The traditional connectives for negation (not), conjunction (and), disjunction (or), implication (if...then) and equivalence (if and only if) allow an efficient representation of logical relationships as they appear in language. In electronics there are three other relationships normally used (and implication is normally not used): negated conjunction (NAND), negated disjunction (NOR), and exclusive disjunction (XOR).
The idea of a truth table to represent logical relationships was itself the creation of one of Bertrand Russell's students, Ludwig Wittgenstein. Still another suggestion to reduce the number of connectives required came from H.M. Sheffer, who showed that "alternative denial" (the NAND relationship) could be used to express every possibility. Sheffer used a stroke ( | ) to do this, and we still refer to this as the Sheffer stroke.
These would be the expressions for several of the sixteen possible truth tables:
| p | q | p | p (same as ~p) | p | q ( same as ~(p & q)) | (p | q) | (p | q) (same as p & q) |
| true | true | false | false | true |
| true | false | false | true | false |
| false | true | true | true | false |
| false | false | true | true | false |
We could just as easily have used the NOR relationship (symbolized with a dagger). What is interesting is that the idea of negation is already built in, so we can get by with just one symbol. In our conventional notation we still need the tilde (or curl) but could otherwise make use of just one more connective.
Experiments:
1. What would be the stroke equivalent of p v q ?

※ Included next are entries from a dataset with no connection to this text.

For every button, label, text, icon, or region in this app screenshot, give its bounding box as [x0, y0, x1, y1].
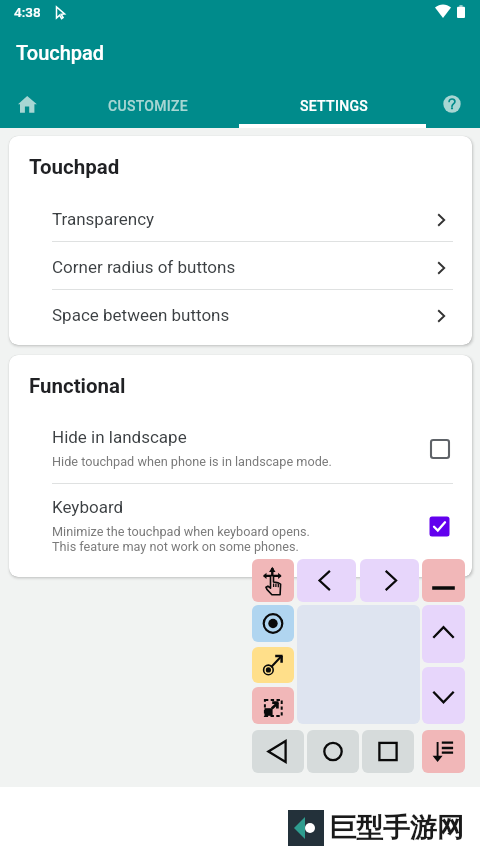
staticText: Touchpad	[16, 41, 105, 64]
button[interactable]: Help	[426, 84, 480, 128]
staticText: Touchpad	[29, 155, 120, 179]
staticText: Functional	[29, 374, 126, 398]
button[interactable]: Previous	[297, 559, 356, 602]
button[interactable]: Move touchpad	[252, 559, 294, 602]
staticText: 4:38	[14, 4, 41, 20]
button[interactable]: Drag	[252, 647, 294, 683]
button[interactable]: Minimize	[422, 559, 465, 602]
button[interactable]: Tap	[252, 605, 294, 642]
button[interactable]: CUSTOMIZE	[56, 84, 240, 128]
staticText: Space between buttons	[52, 305, 230, 325]
button[interactable]: Home	[307, 730, 359, 773]
staticText: Hide touchpad when phone is in landscape…	[52, 454, 332, 469]
button[interactable]: Back	[252, 730, 304, 773]
staticText: Keyboard	[52, 497, 124, 517]
button[interactable]: Transparency	[9, 194, 472, 242]
button[interactable]: Corner radius of buttons	[9, 242, 472, 290]
button[interactable]: Home	[0, 84, 55, 128]
button[interactable]: Hide in landscape	[9, 427, 472, 482]
button[interactable]: Next	[360, 559, 419, 602]
staticText: Hide in landscape	[52, 427, 187, 447]
button[interactable]: Keyboard	[9, 497, 472, 567]
button[interactable]: Scroll down	[422, 667, 465, 724]
staticText: Corner radius of buttons	[52, 257, 236, 277]
button[interactable]: Sort	[422, 730, 465, 773]
button[interactable]: Recents	[362, 730, 414, 773]
button[interactable]: SETTINGS	[241, 84, 428, 128]
staticText: CUSTOMIZE	[108, 98, 189, 114]
button[interactable]: Scroll up	[422, 605, 465, 663]
staticText: Minimize the touchpad when keyboard open…	[52, 524, 310, 554]
staticText: SETTINGS	[300, 98, 369, 114]
staticText: Transparency	[52, 209, 155, 229]
button[interactable]: Space between buttons	[9, 290, 472, 338]
staticText: 巨型手游网	[329, 811, 464, 845]
button[interactable]: Resize	[252, 687, 294, 724]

2. Let's imagine we can use the symbol ! for the dagger. What would be the stroke equivalent of p ! q ?
3. Suppose we used both the stroke and the dagger. In conventional notation, what would be the equivalent for p|(p!q) ?
4. Negation is a unary connective and all the rest are binary connectives. With infix notation it would be difficult to represent a ternary relationship, but we could do this with postfix notation. Imagine the connective * and the expression pqr* . What would be one truth table you could suggest (remember that with three variables you will need eight lines)? What would be the equivalent expression in conventional notation?